### Exercise directions
After checking the listing below, say how many of its lines contain the string "Paper". Only the number is needed.
"""
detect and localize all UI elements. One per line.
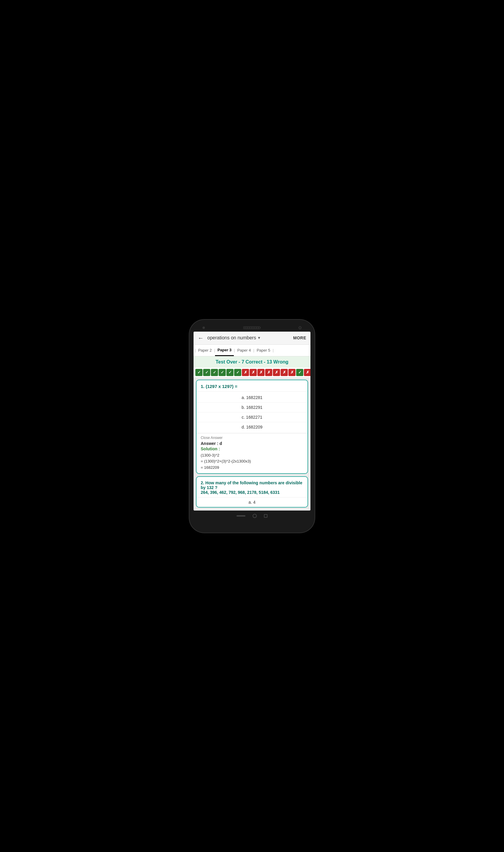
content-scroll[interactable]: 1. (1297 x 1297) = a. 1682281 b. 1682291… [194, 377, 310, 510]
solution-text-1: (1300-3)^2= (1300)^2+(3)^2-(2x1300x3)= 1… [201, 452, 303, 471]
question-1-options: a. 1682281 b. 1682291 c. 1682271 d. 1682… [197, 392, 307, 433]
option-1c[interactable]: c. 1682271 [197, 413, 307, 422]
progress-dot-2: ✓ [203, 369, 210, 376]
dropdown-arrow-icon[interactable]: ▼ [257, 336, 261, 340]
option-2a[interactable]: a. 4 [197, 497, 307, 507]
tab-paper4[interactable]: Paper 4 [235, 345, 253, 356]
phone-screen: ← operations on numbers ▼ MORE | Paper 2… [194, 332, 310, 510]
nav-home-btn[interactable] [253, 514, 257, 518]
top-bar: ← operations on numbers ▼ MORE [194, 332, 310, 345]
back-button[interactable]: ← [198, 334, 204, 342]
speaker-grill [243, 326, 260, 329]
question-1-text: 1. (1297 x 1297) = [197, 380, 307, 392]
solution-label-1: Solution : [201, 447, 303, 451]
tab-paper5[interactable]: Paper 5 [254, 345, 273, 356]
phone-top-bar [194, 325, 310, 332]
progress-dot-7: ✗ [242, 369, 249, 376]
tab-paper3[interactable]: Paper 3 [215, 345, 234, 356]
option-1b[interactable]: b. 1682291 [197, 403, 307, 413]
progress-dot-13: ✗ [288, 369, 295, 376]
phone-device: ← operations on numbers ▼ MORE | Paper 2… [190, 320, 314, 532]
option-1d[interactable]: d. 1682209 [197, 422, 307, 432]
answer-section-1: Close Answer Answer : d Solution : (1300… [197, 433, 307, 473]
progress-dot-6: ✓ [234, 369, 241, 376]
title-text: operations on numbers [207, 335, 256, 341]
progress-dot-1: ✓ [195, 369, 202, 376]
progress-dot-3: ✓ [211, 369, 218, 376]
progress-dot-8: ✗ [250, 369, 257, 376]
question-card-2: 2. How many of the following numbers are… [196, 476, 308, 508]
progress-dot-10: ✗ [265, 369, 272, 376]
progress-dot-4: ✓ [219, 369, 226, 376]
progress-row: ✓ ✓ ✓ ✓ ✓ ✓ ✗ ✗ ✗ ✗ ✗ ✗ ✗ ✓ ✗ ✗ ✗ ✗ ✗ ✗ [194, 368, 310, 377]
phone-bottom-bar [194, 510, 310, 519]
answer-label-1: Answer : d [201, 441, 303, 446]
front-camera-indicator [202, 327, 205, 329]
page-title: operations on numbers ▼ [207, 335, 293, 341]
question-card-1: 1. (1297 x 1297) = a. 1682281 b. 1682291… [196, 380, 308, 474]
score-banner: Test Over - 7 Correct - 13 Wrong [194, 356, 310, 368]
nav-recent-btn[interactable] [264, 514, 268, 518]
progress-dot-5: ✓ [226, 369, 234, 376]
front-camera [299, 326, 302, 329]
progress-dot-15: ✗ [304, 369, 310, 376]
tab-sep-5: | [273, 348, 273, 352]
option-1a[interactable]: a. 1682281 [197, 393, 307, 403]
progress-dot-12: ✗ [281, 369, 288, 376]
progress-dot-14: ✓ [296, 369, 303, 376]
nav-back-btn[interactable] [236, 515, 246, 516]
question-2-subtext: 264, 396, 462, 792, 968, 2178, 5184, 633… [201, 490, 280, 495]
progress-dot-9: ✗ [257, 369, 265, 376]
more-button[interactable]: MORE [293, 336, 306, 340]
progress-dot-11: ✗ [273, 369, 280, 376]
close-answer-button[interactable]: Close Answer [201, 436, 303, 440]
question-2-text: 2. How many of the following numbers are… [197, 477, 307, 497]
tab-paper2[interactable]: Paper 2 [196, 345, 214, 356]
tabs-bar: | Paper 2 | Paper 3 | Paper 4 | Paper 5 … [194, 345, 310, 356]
"""
### Task response
7